Painting from the Palette of Love: The Mystical Poetry of Kabir by Thomas Rain Crowe
This 65-poem collection of Kabir’s most rapturous spiritual songs, rendered into modern language by acclaimed poet and Sufi performing artist Thomas Rain Crowe, is brought to life in fresh, evocative language bursting with mystical power. Striking and profound, Crowe’s inspired and poetic adaptations offer a sumptuous taste of true reality—beyond boundaries and in joyful embrace of life and our world.

Five Years After: A John Matherson Novel by William R. Forstchen
Five years after The Final Day, the Republic of New America has all but collapsed into regional powers and the world at large is struggling to remain stable as regional conflicts ravage the post EMP landscape. After several years attempting to lead a quiet life, John Matherson receives the news that the President is dying from a possible assassination attempt, and is asked to step in to negotiate with what appears to be a new military power hidden in the wreckage of the world.
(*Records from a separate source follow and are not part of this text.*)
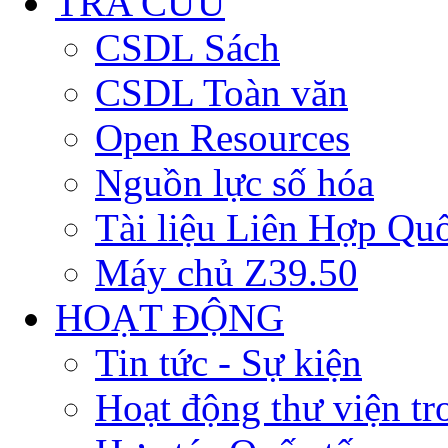
TRA CỨU
CSDL Sách
CSDL Toàn văn
Open Resources
Nguồn lực số hóa
Tài liệu Liên Hợp Qu
Máy chủ Z39.50
HOẠT ĐỘNG
Tin tức - Sự kiện
Hoạt động thư viện t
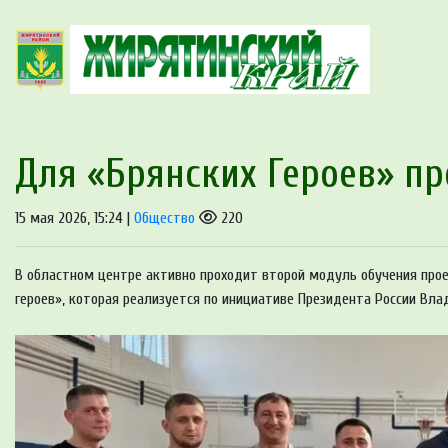
Для «Брянских Героев» пр
15 мая 2026, 15:24 |
Общество
220
В областном центре активно проходит второй модуль обучения про
героев», которая реализуется по инициативе Президента России Вла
The Women of NOW : How Feminists Built an Organization That Transformed America by Katherine Turk
In The Women of NOW, the historian Katherine Turk chronicles the growth and enduring influence of this foundational group through three lesser-known members who became leaders: Aileen Hernandez, a federal official of Jamaican American heritage; Mary Jean Collins, a working-class union organizer and Chicago Catholic; and Patricia Hill Burnett, a Michigan Republican, artist, and former beauty queen. From its bold inception through the tumultuous training ground of the 1970s, NOW’s feminism flooded the nation, permanently shifted American culture and politics, and clashed with conservative forces, presaging our fractured national landscape. These women built an organization that was radical in its time but flexible and expansive enough to become a mainstream fixture. This is the story of how they built it—and built it to last.

Through the Snow Globe by Annie Rains
Diana Merriman, a physical therapist, is probably the only person in the small town of Snow Haven, North Carolina, who isn’t looking forward to Christmas. It’s been three weeks since her fiance Linus was critically injured when a car hit him as he biked home from the toy store he owns and manages. Watching him open his eyes is the only gift she wants, but she can’t help losing a little more hope every day. But an unexpected visit from a friendly neighbor and finding a snow globe of Snow Haven—a gift Linus had hidden in the closet—the night before Christmas Eve changes things in ways Diana never would have imagined. Because on Christmas Eve Diana wakes up to find that it’s not—Christmas Eve, that is. Instead, it’s somehow December 4 all over again, the day Linus got hurt, and as mystified as Diana is, she immediately starts a plan to save her partner from his fate.

Lifting the Chains : The Black Freedom Struggle Since Reconstruction by William H. Chafe
Lifting the Chains is a history of the Black experience in America since the Civil War, told by one of our most distinguished historians of modern America, William H. Chafe. He argues that, despite the wishes and arguments of many whites to the contrary, the struggle for freedom has been carried out primarily by Black Americans, with only occasional assistance from whites. Chafe highlights the role of all-black institutions--especially the churches, lodges, local gangs, neighborhood women's groups, and the Black college clubs that gathered at local pool halls--that talked up the issues, examined different courses of action, and then put their lives on the line to make change happen.